→ Activity:
A verbatim reproduction of the lines below, from the line containing "приказы и инструкции" through the line containing "при необходимости", both ends included, is the whole required output.

→ Data to examine:
________________________________________

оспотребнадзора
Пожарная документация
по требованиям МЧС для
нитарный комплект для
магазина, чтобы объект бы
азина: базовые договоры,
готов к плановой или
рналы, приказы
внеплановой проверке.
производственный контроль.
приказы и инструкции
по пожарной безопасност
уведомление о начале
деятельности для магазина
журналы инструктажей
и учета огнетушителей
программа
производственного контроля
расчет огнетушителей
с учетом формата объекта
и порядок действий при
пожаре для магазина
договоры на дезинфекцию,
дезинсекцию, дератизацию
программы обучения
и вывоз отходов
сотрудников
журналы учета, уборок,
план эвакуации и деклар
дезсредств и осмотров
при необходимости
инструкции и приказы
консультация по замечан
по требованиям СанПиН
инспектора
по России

________________________________________

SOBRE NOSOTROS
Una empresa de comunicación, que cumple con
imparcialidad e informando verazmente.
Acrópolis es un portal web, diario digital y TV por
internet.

________________________________________

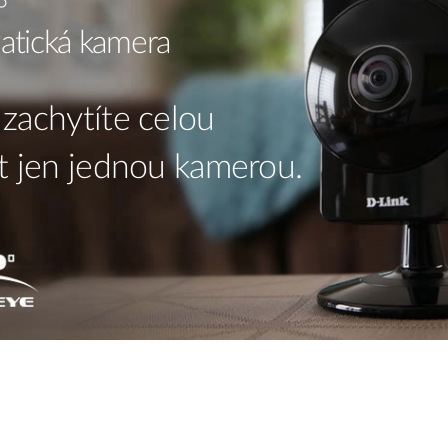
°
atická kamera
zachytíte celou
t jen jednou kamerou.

________________________________________

→ Output for this exercise:
приказы и инструкции
по пожарной безопасност
уведомление о начале
деятельности для магазина
журналы инструктажей
и учета огнетушителей
программа
производственного контроля
расчет огнетушителей
с учетом формата объекта
и порядок действий при
пожаре для магазина
договоры на дезинфекцию,
дезинсекцию, дератизацию
программы обучения
и вывоз отходов
сотрудников
журналы учета, уборок,
план эвакуации и деклар
дезсредств и осмотров
при необходимости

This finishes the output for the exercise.